------ DATA SUPPLIED
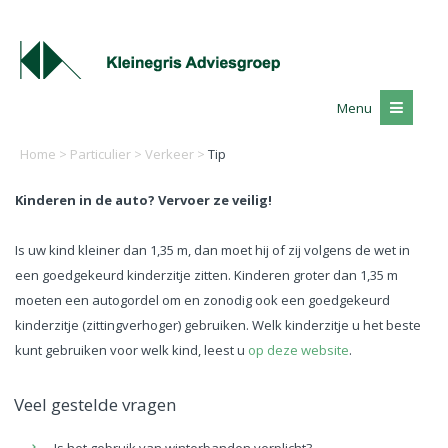
Menu
Home
>
Particulier
>
Verkeer
>
Tip
Kinderen in de auto? Vervoer ze veilig!
Is uw kind kleiner dan 1,35 m, dan moet hij of zij volgens de wet in
een goedgekeurd kinderzitje zitten. Kinderen groter dan 1,35 m
moeten een autogordel om en zonodig ook een goedgekeurd
kinderzitje (zittingverhoger) gebruiken. Welk kinderzitje u het beste
kunt gebruiken voor welk kind, leest u
op deze website
.
Veel gestelde vragen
------------
(WHAT TO WORK ON):
All of the data needs repeating exactly, but the pictures do not.

(ANSWER TO THE EXERCISE):
Menu
Home
>
Particulier
>
Verkeer
>
Tip
Kinderen in de auto? Vervoer ze veilig!
Is uw kind kleiner dan 1,35 m, dan moet hij of zij volgens de wet in
een goedgekeurd kinderzitje zitten. Kinderen groter dan 1,35 m
moeten een autogordel om en zonodig ook een goedgekeurd
kinderzitje (zittingverhoger) gebruiken. Welk kinderzitje u het beste
kunt gebruiken voor welk kind, leest u
op deze website
.
Veel gestelde vragen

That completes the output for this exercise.